Agile Intelligence: Doing Project in Fixed Fee

This is in fact a tricky spot: for both Agile practitioners, and the economic buyers. I will pick up the case for Agile practitioners a bit later, let's see where do the economic buyers stand with price-to-value game. So far, these group of people were sold on the Agile methods with the fact that they would get to see what's getting cooked in the kitchen. In turn, there were no certainty on the cost involved in cooking that dish. Increasingly, the economic buyers realized that they don't really need to be in the kitchen to see how the cooking happens. It's important to get the dish right; it should be palatable, and it should be hygienic. In other words, the software application delivered for use should be effective in meeting its objective of existence, and it should be trustworthy for carrying out the business. The economic buyer, may be the CFO of the company, doesn't need to spend time in seeing that a singleton class is getting developed, tested, and deployed for other classes to invoke it.

Once that's realized, the next big question is how to ensure that the software production cost is contained with respect to the value it will eventually deliver. The easy path would be to determine the value (or IRR), and calculate back the maximum amount of money to be spent. Once the maximum amount of money to spent is confirmed, that becomes the budget for that particular application development.
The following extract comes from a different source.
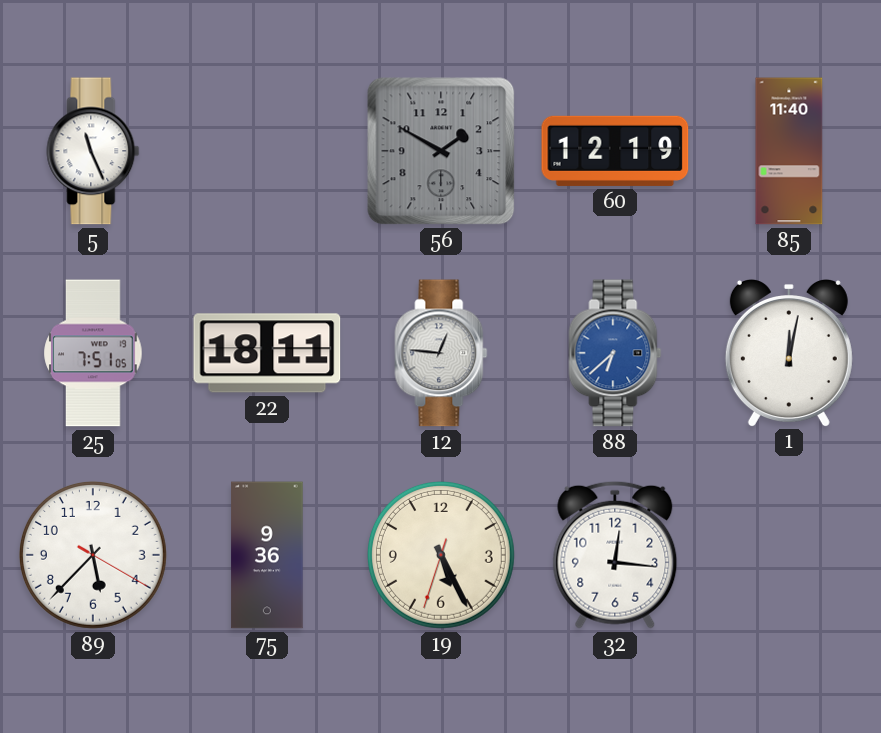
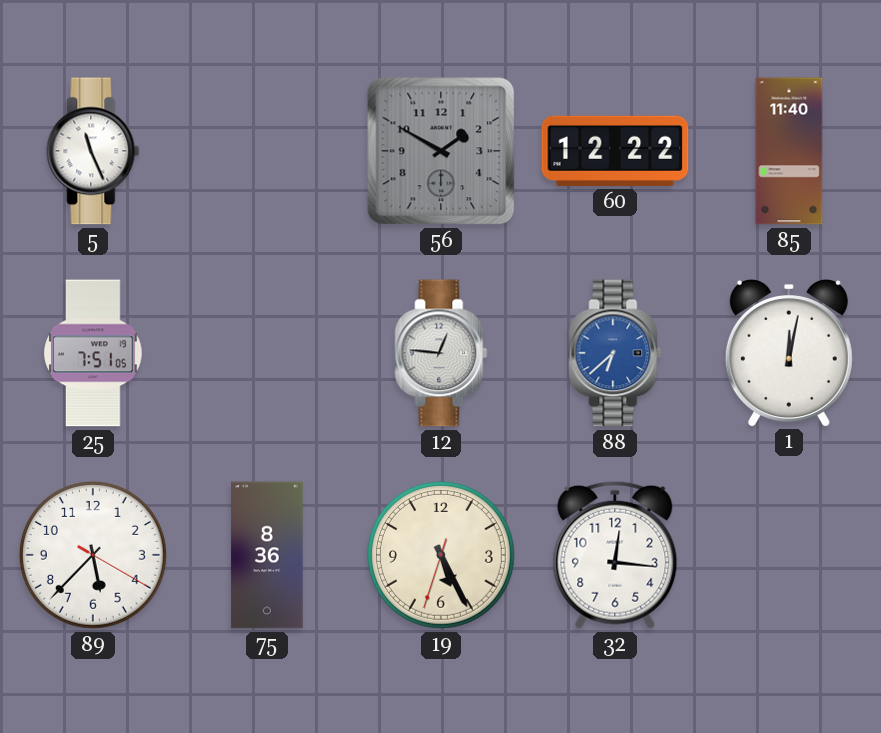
60: 12:19 -> 12:22
22: 18:11 -> none
75: 9:36 -> 8:36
So far so good. The problem is that there is still no certainty that the application will get developed within that budget. After running sprints after sprints, the budget may get burnt completely only to deliver a bunch of classes and database objects with no realizable business benefits. The poor economic buyer, being part of the entire drama of cooking codes, would now be left with the pieces of marvels, but without any clue what to do with that. Agilists delivered, though.
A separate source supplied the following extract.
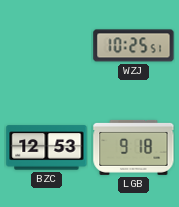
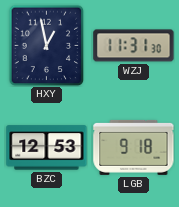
HXY: none -> 12:58
WZJ: 10:25 -> 11:31
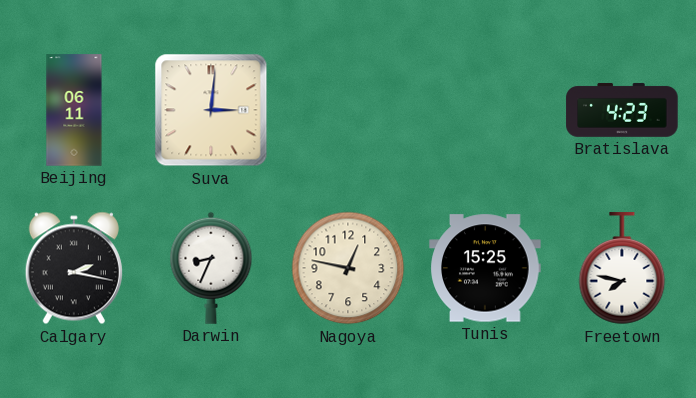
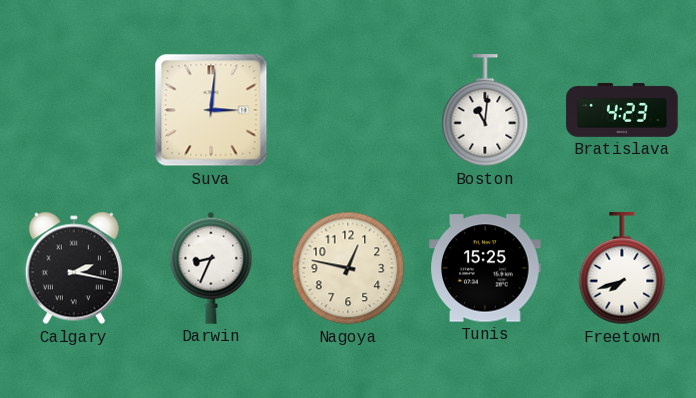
Beijing: 06:11 -> none
Boston: none -> 11:01
Freetown: 7:47 -> 7:42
On the contrary, the help is actually around. The IT service suppliers are available to design, develop, test, and deploy codes with demonstrable credentials in hand. The competition among them brings the benefits of bidding fixed fee quote, thus insulating the economic buyer from any financial risk. This is a proposition too hard to resist. But can Agile methods be fitted with this fixed fee structure?
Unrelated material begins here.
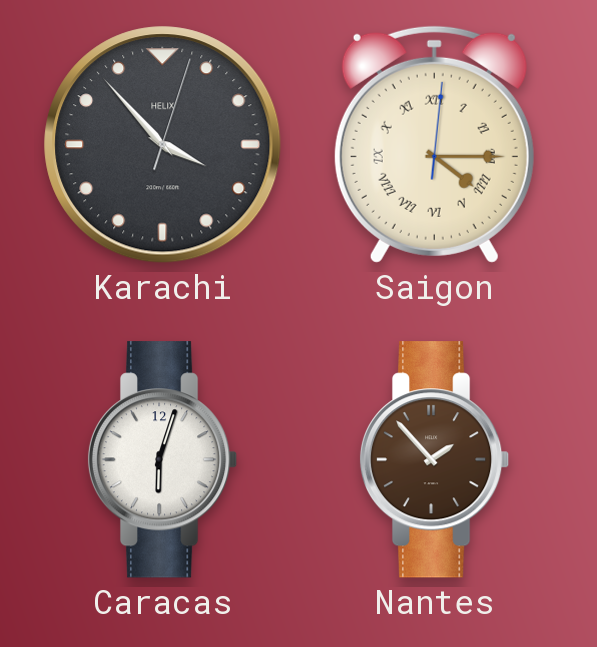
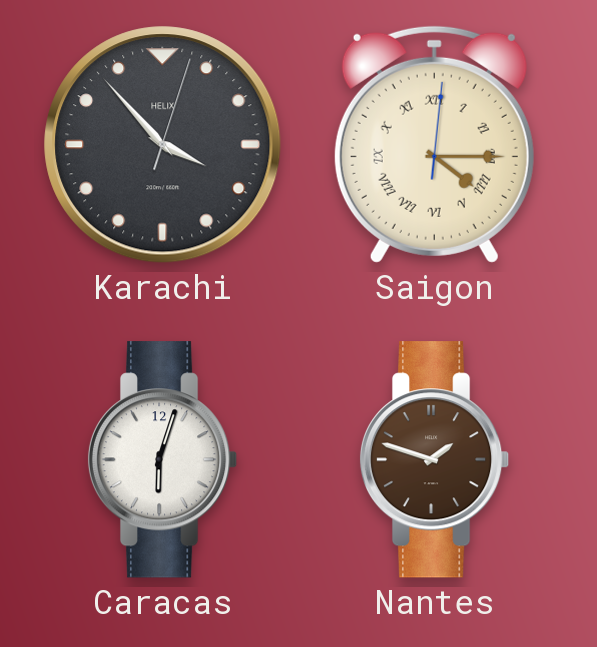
Nantes: 1:53 -> 1:48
Agilists, on the other hand, had a different problem in hand. What used to be a sideline process so far, has become a mainstream. Being a mainstream software engineering process, it's difficult to avoid the monetary question: how to ensure that the business benefits are realized at right cost? To address this concern, the initial thought was to follow Agile methods with a fixed budget. The product owner should know how much money to spend. Based on that, the product owner would determine the number of sprints to be performed, with the number of team members. Subsequently, the product owner should also make a broad classification of the features and functionality to various sprints. With this, our Agile project has become a fixed sprint project. A seemingly uncompromisable deviation, but okay!!

The fun part of market forces is it not only negates inefficiency, it also makes an open mockery of it. When the competition demanded to quote fixed fee for a software development project, even if it is supposed to follow Agile, it really pushed Agilists very hard. Too hard to stay sane. This time the question of ethics came out of the pocket. Apparently, asking developers to develop a program in fixed fee is an unethical practice. With this hypothesis, the argument was structured that software development in a fixed fee fashion is unethical practice. Agilists, being always on the right side of ethics (no matter how much they abused the traditionalists before), cannot accept this. So, Agilists will do T&M work.

Without going to the details on ethical practices and all that, let's try to look into the issue with our feet on ground -
1. Agile is going to stay, some of its practices are not available anywhere
2. Fixed Fee work is inevitable, a buyer is not actually buying programmers' time, buyer is buying a piece of software
3. How to fit the best of Agile practices into a fixed fee project would be the puzzle to solve.